═════ EXTRACTED DATA

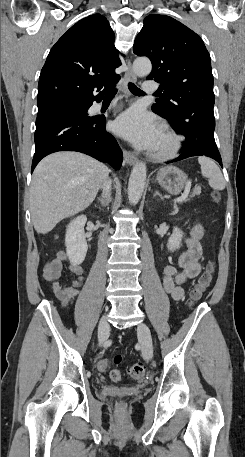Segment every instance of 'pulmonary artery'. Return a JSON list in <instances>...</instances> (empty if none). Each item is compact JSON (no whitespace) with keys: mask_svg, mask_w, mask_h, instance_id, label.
<instances>
[{"mask_svg":"<svg viewBox=\"0 0 245 457\" xmlns=\"http://www.w3.org/2000/svg\"><path fill=\"white\" fill-rule=\"evenodd\" d=\"M141 93L142 95H155L156 90L161 88V83L157 80H143L141 82ZM101 108V104H95L93 111L97 112Z\"/></svg>","mask_w":245,"mask_h":457,"instance_id":"e3ab8cb5","label":"pulmonary artery"}]
</instances>
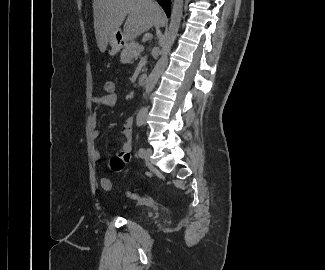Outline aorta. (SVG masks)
<instances>
[{
	"label": "aorta",
	"instance_id": "762f6f07",
	"mask_svg": "<svg viewBox=\"0 0 325 270\" xmlns=\"http://www.w3.org/2000/svg\"><path fill=\"white\" fill-rule=\"evenodd\" d=\"M182 16H183V0H174L172 12H171L169 30L167 33L166 41L162 47L161 58L158 60L156 66L154 67L153 71L151 72V74L149 75L146 81L145 93L147 95H149L153 91L159 77L161 76V74L163 73L164 69L167 66L168 55L178 35ZM147 113H148V108L143 107L139 111L137 118L143 120L147 116Z\"/></svg>",
	"mask_w": 325,
	"mask_h": 270
}]
</instances>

══════════

WORK ITEM
Could you output the full set of entries exactly, skipping every picture?

RESPONSE TO THE TASK
Segment every instance of 'pulmonary artery'. Return a JSON list in <instances>...</instances> (empty if none). Each item is compact JSON (no whitespace) with keys: mask_svg, mask_w, mask_h, instance_id, label.
<instances>
[{"mask_svg":"<svg viewBox=\"0 0 245 457\" xmlns=\"http://www.w3.org/2000/svg\"><path fill=\"white\" fill-rule=\"evenodd\" d=\"M141 93L142 95H155L156 90L161 88V83L157 80H143L141 82ZM101 108V104H95L93 111L97 112Z\"/></svg>","mask_w":245,"mask_h":457,"instance_id":"e3ab8cb5","label":"pulmonary artery"}]
</instances>
Outline aorta. (SVG masks)
<instances>
[{
	"label": "aorta",
	"instance_id": "762f6f07",
	"mask_svg": "<svg viewBox=\"0 0 325 270\" xmlns=\"http://www.w3.org/2000/svg\"><path fill=\"white\" fill-rule=\"evenodd\" d=\"M182 16H183V0H174L172 12H171L169 30L167 33L166 41L162 47L161 58L158 60L156 66L154 67L153 71L151 72V74L149 75L146 81L145 93L147 95H149L153 91L159 77L161 76V74L163 73L164 69L167 66L168 55L178 35ZM147 113H148V108L143 107L139 111L137 118L143 120L147 116Z\"/></svg>",
	"mask_w": 325,
	"mask_h": 270
}]
</instances>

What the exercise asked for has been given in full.